Following Jeremy Howard post on Twitter, I went and tried to implement the paper

It did not take too much time to realize that the first time I read the paper I barely looked at the result, and it was not the easiest paper to understand, as they do not give much details about the math behind, neither do they explain clearly their implementation.

I ran into a problem when trying to implement this : it seems that they assume that we have a multi GPU used to compute the statistics we are looking for.

I have tried three different ways to solve this problem but none seems to really work.

I have written a little Colab Notebook to explain better my work, and if anyone is interested I would be glad to try to solve this problem together :smile:


Actually I found the solution on my own, managed to implement the paper and did a little testing on Rossmann’s stores, and found a 4x speedup using a bs of 512 instead of 64 ! :smiley:

I wrote a Medium article about this to share the results, would be glad to hear it from you :slight_smile:


Well done! I can’t wait to try this out!

Thank you ! It’s a bit tricky to use, as there is a lot of instability of the curve, as there is a lot of approximation. My take on this is to increase beta from 0.99 to 0.999 for example if the curve is too bumpy.

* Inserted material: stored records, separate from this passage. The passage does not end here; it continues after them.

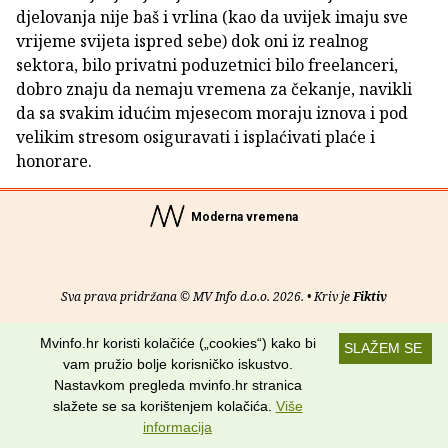
djelovanja nije baš i vrlina (kao da uvijek imaju sve
vrijeme svijeta ispred sebe) dok oni iz realnog
sektora, bilo privatni poduzetnici bilo freelanceri,
dobro znaju da nemaju vremena za čekanje, navikli
da sa svakim idućim mjesecom moraju iznova i pod
velikim stresom osiguravati i isplaćivati plaće i
honorare.
Moderna vremena
Sva prava pridržana © MV Info d.o.o. 2026. • Kriv je
Fiktiv
O nama
•
Pomoć
•
Uvjeti korištenja
•
RSS kanali
Mvinfo.hr koristi kolačiće („cookies“) kako bi
SLAŽEM SE
vam pružio bolje korisničko iskustvo.
Potraži nas na:
Nastavkom pregleda mvinfo.hr stranica
slažete se sa korištenjem kolačića.
Više
informacija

But please keep me updated :smiley:
I think it works rather well on Tabular data at least, but will have to try with Images and NLP but you might run into CUDA Out of memory in any case if you use too big bs ^^


A lot of my work is with tabular so I’ll keep you updated how it pans on my datasets!

This seems great! I just added a link in the unofficial fastai extensions repository :slight_smile:

@DanyWin, could you encapsulate your work in a bs_finder type of callback and put it in a github repository ? That would make it much easier to test / reuse.